ISC attivo da oggi per calcolare il miglior conto corrente

di Redazione Commenta

Per valutare qual è il migliore conto corrente da utilizzare a partire da oggi sarà più semplice. Le famiglie italiane infatti avranno a disposizione l’ISC, lo strumento promosso dalla Banca d’Italia per scegliere  il conto corrente più adatto a ciascuno permettendo ai consumatori di paragonare i costi dei conti correnti in modo semplice.

L’ISC (indicatore sintetico di costo) riepiloga la spesa indicativa annuale del conto corrente addizionando i costi annui fissi e variabili del conto corrente configurati su sei profili di utilizzo: i giovani (164 operazioni all’anno), famiglie con bassa operatività (201 operazioni all’anno), famiglie con media operatività (228 operazioni all’anno), famiglie con elevata operatività (253 operazioni all’anno), pensionati con bassa operatività (124 operazioni all’anno), pensionati con media operatività (189 operazioni all’anno).

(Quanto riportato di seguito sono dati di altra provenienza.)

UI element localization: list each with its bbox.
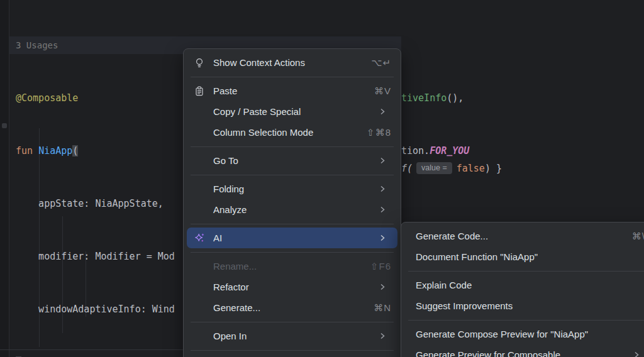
menu-item-label: Explain Code <box>416 280 644 290</box>
lightbulb-icon <box>194 58 213 68</box>
chevron-right-icon <box>635 351 639 357</box>
code-token: FOR_YOU <box>430 145 469 157</box>
code-line: appState: NiaAppState, <box>16 195 175 212</box>
menu-item-label: Copy / Paste Special <box>213 106 373 117</box>
code-token: value = <box>416 162 452 174</box>
code-token: @Composable <box>16 92 78 104</box>
menu-item-rename: Rename... ⇧F6 <box>184 256 401 277</box>
code-token: windowAdaptiveInfo: Wind <box>16 304 175 315</box>
chevron-right-icon <box>380 234 385 241</box>
chevron-right-icon <box>380 157 385 164</box>
menu-item-paste[interactable]: Paste ⌘V <box>184 80 401 101</box>
menu-item-label: Document Function "NiaApp" <box>416 251 644 262</box>
menu-item-shortcut: ⌘\ <box>632 231 644 242</box>
menu-separator <box>191 322 394 322</box>
menu-item-explain-code[interactable]: Explain Code <box>401 275 644 295</box>
menu-item-label: Analyze <box>213 204 373 215</box>
code-token: modifier: Modifier = Mod <box>16 251 175 262</box>
code-token: NiaApp <box>38 145 72 157</box>
menu-item-label: AI <box>213 233 373 243</box>
menu-item-label: Show Context Actions <box>213 57 364 68</box>
code-token: tiveInfo <box>401 92 447 104</box>
context-menu: Show Context Actions ⌥↵ Paste ⌘V Copy / … <box>183 48 401 357</box>
code-line: ) { <box>16 353 175 357</box>
menu-item-label: Rename... <box>213 261 363 272</box>
menu-item-generate[interactable]: Generate... ⌘N <box>184 297 401 318</box>
menu-separator <box>191 350 394 351</box>
code-line: modifier: Modifier = Mod <box>16 248 175 265</box>
code-line: fun NiaApp( <box>16 142 175 160</box>
menu-separator <box>191 175 394 175</box>
menu-separator <box>191 77 394 77</box>
code-token: tion. <box>401 145 430 157</box>
ai-sparkle-icon <box>194 233 213 243</box>
menu-separator <box>191 146 394 147</box>
menu-separator <box>191 252 394 253</box>
code-token: 3 Usages <box>16 40 58 50</box>
chevron-right-icon <box>380 206 385 213</box>
menu-item-folding[interactable]: Folding <box>184 178 401 199</box>
code-token: (), <box>447 92 464 104</box>
code-fragment: tion.FOR_YOU <box>401 142 469 160</box>
code-token: fun <box>16 145 38 157</box>
chevron-right-icon <box>380 283 385 290</box>
menu-item-generate-code[interactable]: Generate Code... ⌘\ <box>401 226 644 246</box>
menu-item-label: Open In <box>213 331 373 341</box>
menu-item-shortcut: ⌥↵ <box>371 57 391 69</box>
ai-submenu: Generate Code... ⌘\ Document Function "N… <box>401 222 644 357</box>
ide-screenshot: { "colors": { "editor_background": "#1E1… <box>0 0 644 357</box>
editor-gutter <box>0 0 9 357</box>
menu-item-shortcut: ⇧F6 <box>370 261 391 272</box>
menu-item-label: Go To <box>213 155 373 166</box>
code-token: ) } <box>485 163 502 174</box>
menu-item-column-selection-mode[interactable]: Column Selection Mode ⇧⌘8 <box>184 122 401 143</box>
menu-separator <box>191 224 394 224</box>
code-token: false <box>457 163 485 174</box>
chevron-right-icon <box>380 185 385 192</box>
menu-item-label: Folding <box>213 184 373 194</box>
menu-item-label: Column Selection Mode <box>213 127 359 138</box>
menu-item-label: Generate... <box>213 302 366 313</box>
menu-item-label: Generate Compose Preview for "NiaApp" <box>416 329 644 339</box>
menu-item-go-to[interactable]: Go To <box>184 150 401 171</box>
code-fragment: Of(value =false) } <box>396 160 502 177</box>
menu-item-label: Generate Preview for Composable... <box>416 349 627 357</box>
menu-separator <box>408 320 644 321</box>
menu-item-label: Suggest Improvements <box>416 300 644 311</box>
menu-item-label: Refactor <box>213 282 373 292</box>
menu-item-shortcut: ⇧⌘8 <box>367 127 391 138</box>
menu-item-analyze[interactable]: Analyze <box>184 199 401 220</box>
code-block: 3 Usages @Composable fun NiaApp( appStat… <box>16 1 175 357</box>
menu-item-label: Generate Code... <box>416 231 625 241</box>
menu-item-open-in[interactable]: Open In <box>184 326 401 346</box>
fold-marker[interactable] <box>2 123 7 128</box>
clipboard-icon <box>194 86 213 96</box>
menu-item-suggest-improvements[interactable]: Suggest Improvements <box>401 295 644 316</box>
code-fragment: tiveInfo(), <box>401 89 464 107</box>
chevron-right-icon <box>380 332 385 339</box>
menu-item-shortcut: ⌘V <box>374 85 391 97</box>
menu-item-generate-compose-preview[interactable]: Generate Compose Preview for "NiaApp" <box>401 324 644 344</box>
code-line: @Composable <box>16 89 175 107</box>
menu-item-label: Paste <box>213 85 367 96</box>
menu-item-shortcut: ⌘N <box>374 302 391 314</box>
menu-item-copy-paste-special[interactable]: Copy / Paste Special <box>184 101 401 122</box>
code-line: windowAdaptiveInfo: Wind <box>16 300 175 318</box>
code-token: appState: NiaAppState, <box>16 198 164 209</box>
chevron-right-icon <box>380 108 385 115</box>
menu-item-ai[interactable]: AI <box>187 228 397 248</box>
menu-item-show-context-actions[interactable]: Show Context Actions ⌥↵ <box>184 52 401 73</box>
menu-separator <box>408 271 644 272</box>
menu-item-generate-preview-for-composable[interactable]: Generate Preview for Composable... <box>401 344 644 357</box>
code-line: 3 Usages <box>16 36 175 54</box>
menu-item-refactor[interactable]: Refactor <box>184 277 401 297</box>
code-token: ( <box>72 145 78 157</box>
menu-item-document-function[interactable]: Document Function "NiaApp" <box>401 246 644 267</box>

Per procedere alla scelta del conto corrente più adatto alle proprie esigente e più conveniente gli utenti dovranno compiere quattro passaggi che sono rispettivamente:

  • identificare il profilo maggiormente rispondente al proprio tra i sei profili tipo di utilizzo
  • richiedere i fogli informativi dei conti correnti offerti ai consumatori nelle filiali delle banche o consultare il sito www.pattichiari.it
  • verificare che i conti correnti tra cui sta scegliendo siano adatti per il profilo tipo di utilizzo, ovvero presentino un ISC associato allo specifico profilo tipo di utilizzo
  • confrontare l’ISC tra i diversi conti correnti per cercare quello più conveniente per le proprie esigenze

Bisogna, però, porre attenzione, come suggerito dal Consorzio Patti Chiari, sulla valutazione del conto corrente solo in base alla convenienza, ma tenere conto della qualità e dei servizi offerti. Inoltre l’ISC interpreta una spesa orientativa che può differenziarsi dal costo reale.

Suggerisce Patti Chiari:

Alla fine di ogni anno è quindi sempre opportuno che il consumatore confronti il prezzo effettivo sostenuto per il conto corrente, e riportato nell’estratto conto, con l’ISC, riportato nel documento di sintesi.

Attualmente l’Italia è l’unico stato europeo con uno strumento di questo tipo.